OncoTerrain enables clinicians to investigate cellular phenotypes to capture intratumor heterogeneity and developmental trajectories within tumors. It offers a framework to interrogate not only malignant cells, but also microenvironmental populations that exhibit aberrant phenotypes relative to their non-cancerous counterparts.

Overview

OncoTerrain is an AI/ML model designed to integrate seamlessly with AnnData and Scanpy objects. It is primarily built upon Google’s Tabular Network architecture to predict cell-of-origin, developmental pathways, and cell malignancy in 10x Genomics scRNA-seq datasets. Our manuscript introduces novel insights into ligand-receptor (LR) interactions, epithelial, stromal, and immune cell dynamics, along with practical demonstrations of OncoTerrain.

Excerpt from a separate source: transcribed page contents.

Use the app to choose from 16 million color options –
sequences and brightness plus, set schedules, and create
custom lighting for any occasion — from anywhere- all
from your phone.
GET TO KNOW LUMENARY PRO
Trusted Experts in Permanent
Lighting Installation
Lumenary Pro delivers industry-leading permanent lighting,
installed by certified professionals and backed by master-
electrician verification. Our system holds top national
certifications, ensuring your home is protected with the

The model was trained using data from the CELLxGENE Lung Cancer Atlas (LuCA) and the Normal Lung Atlas, and validated across a diverse range of internal and external scRNA-seq cohorts. All LR interactions were further validated using external 10x Visium spatial transcriptomics datasets.

Highlights 🌠

  1. Neoplastic gene expression profiles (GEPs) evolve clonotypically, reflecting differentiation along tumor-specific trajectories. In contrast, non-neoplastic GEPs lack phylogenetic structure under a clonotypic framework.
  2. In NSCLC samples driven by oncogenes such as RAS and EGFR, we observe consistent perturbations in hallmark pathways, including cell cycle, apoptosis, and epithelial–mesenchymal transition (EMT).
  3. NSCLC tumors actively remodel their microenvironment, commonly upregulating STAT4, CCR7, LAG3 in lymphoid cells and FAP, ACTA2, COL1A1 in fibroblast populations.
  4. Tumorigenesis induces systemic rewiring of key LR interactions, most notably the MIF–CD74/CD44/CXCR4 axis, the ANXA1–FPR1, and PPIA–BSG axes.
  5. OncoTerrain can accurately identify malignant tumor cells and abnormal stromal/immune populations, enabling robust downstream scRNA-seq analyses—without relying on copy number alteration (CNA) inference. It integrates seamlessly into existing AnnData-based workflows

How to Navigate 🔄

This GitHub repository contains all the scripts necessary to preprocess data and reproduce figures presented in our manuscript. The codebase is structured into the following key directories:

OncoTerrain/ 
|-- src/
|   |-- fig-generation/
|   |   |-- copyKAT-val.R
|   |   |-- figure-1.py
|   |   |-- figure-2.py
|   |   |-- figure-3.py
|   |   |-- figure-4-spatial.py
|   |   |-- figure-5.py
|   |   |-- tcga-val.R
|   |   |-- creating-vectors.py
|   |   |-- figure-4-cellchat.R
|   |-- oncocli/
|   |   |-- OncoTerrain.py
|   |   |-- __init__.py
|   |   |-- OncoTerrain.joblib
|   |   |-- oncocli.py
|   |-- preprocessing/
|   |   |-- preprocessing.py
|   |   |-- main.py
|-- setup.py
|-- MANIFEST.in

Our preprocessing pipeline is robust and supports additional datasets, as long as they are placed in the ../../data/ directory relative to preprocessing.py.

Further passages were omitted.